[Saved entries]
◇ ◇ ◇ ◇ ◇
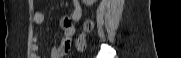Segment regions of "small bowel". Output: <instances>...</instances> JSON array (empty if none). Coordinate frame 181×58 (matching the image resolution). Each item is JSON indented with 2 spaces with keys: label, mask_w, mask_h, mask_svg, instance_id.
Here are the masks:
<instances>
[{
  "label": "small bowel",
  "mask_w": 181,
  "mask_h": 58,
  "mask_svg": "<svg viewBox=\"0 0 181 58\" xmlns=\"http://www.w3.org/2000/svg\"><path fill=\"white\" fill-rule=\"evenodd\" d=\"M82 15V9L80 5L76 2H72V8L70 13L63 17L61 20V28H62V34L63 39L59 44L54 45L51 51V58H62L64 55L69 51L71 47V41L75 34V23L81 18ZM45 20V15L43 12L38 11L34 15V22L37 24H42ZM39 38L38 36L33 37V45H32V52H33V58H39L37 56L38 52V42Z\"/></svg>",
  "instance_id": "small-bowel-1"
}]
</instances>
◇ ◇ ◇ ◇ ◇
◆ **Assignment**: Give all the entries again exactly, dropping each picture.

◆ **Answer to the problem**:
Segment regions of "small bowel". Output: <instances>...</instances> JSON array (empty if none). Coordinate frame 181×58 (matching the image resolution). Each item is JSON indented with 2 spaces with keys: label, mask_w, mask_h, mask_svg, instance_id.
Here are the masks:
<instances>
[{
  "label": "small bowel",
  "mask_w": 181,
  "mask_h": 58,
  "mask_svg": "<svg viewBox=\"0 0 181 58\" xmlns=\"http://www.w3.org/2000/svg\"><path fill=\"white\" fill-rule=\"evenodd\" d=\"M82 15V9L80 5L76 2H72V8L70 13L63 17L61 20V28H62V34L63 39L59 44L54 45L51 51V58H62L64 55L69 51L71 47V41L75 34V23L81 18ZM45 20V15L43 12L38 11L34 15V22L37 24H42ZM39 38L38 36L33 37V45H32V52H33V58H39L37 56L38 52V42Z\"/></svg>",
  "instance_id": "small-bowel-1"
}]
</instances>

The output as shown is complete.